The answer should match the entries below word for word, minus their pictures.
── Supplied material
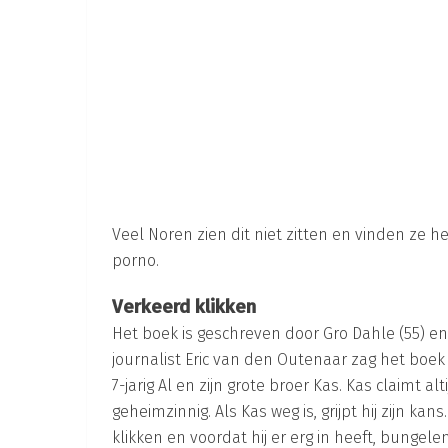
Veel Noren zien dit niet zitten en vinden ze 
porno.
Verkeerd klikken
Het boek is geschreven door Gro Dahle (55) en 
journalist Eric van den Outenaar zag het boek 
7-jarig Al en zijn grote broer Kas. Kas claimt
geheimzinnig. Als Kas weg is, grijpt hij zijn ka
klikken en voordat hij er erg in heeft, bungel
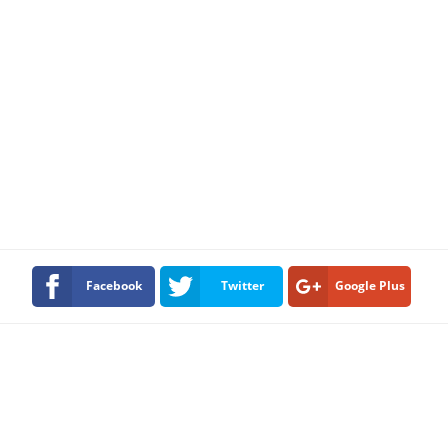
Facebook
Twitter
Google Plus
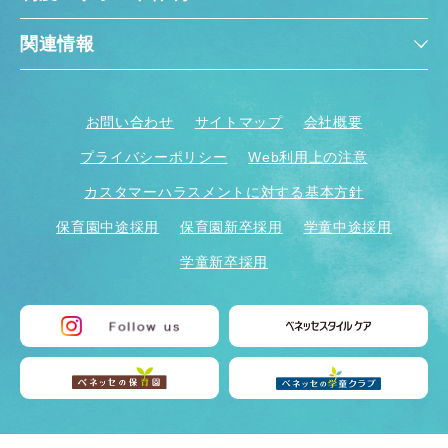
関連情報
お問い合わせ
サイトマップ
会社概要
プライバシーポリシー
Web利用上の注意
カスタマーハラスメントに対する基本方針
保育園中途採用
保育園新卒採用
学童中途採用
学童新卒採用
────
Problem solution →
Veel Noren zien dit niet zitten en vinden ze 
porno.
Verkeerd klikken
Het boek is geschreven door Gro Dahle (55) en 
journalist Eric van den Outenaar zag het boek 
7-jarig Al en zijn grote broer Kas. Kas claimt
geheimzinnig. Als Kas weg is, grijpt hij zijn ka
klikken en voordat hij er erg in heeft, bungel
Facebook
Twitter
Google Plus
関連情報
お問い合わせ
サイトマップ
会社概要
プライバシーポリシー
Web利用上の注意
カスタマーハラスメントに対する基本方針
保育園中途採用
保育園新卒採用
学童中途採用
学童新卒採用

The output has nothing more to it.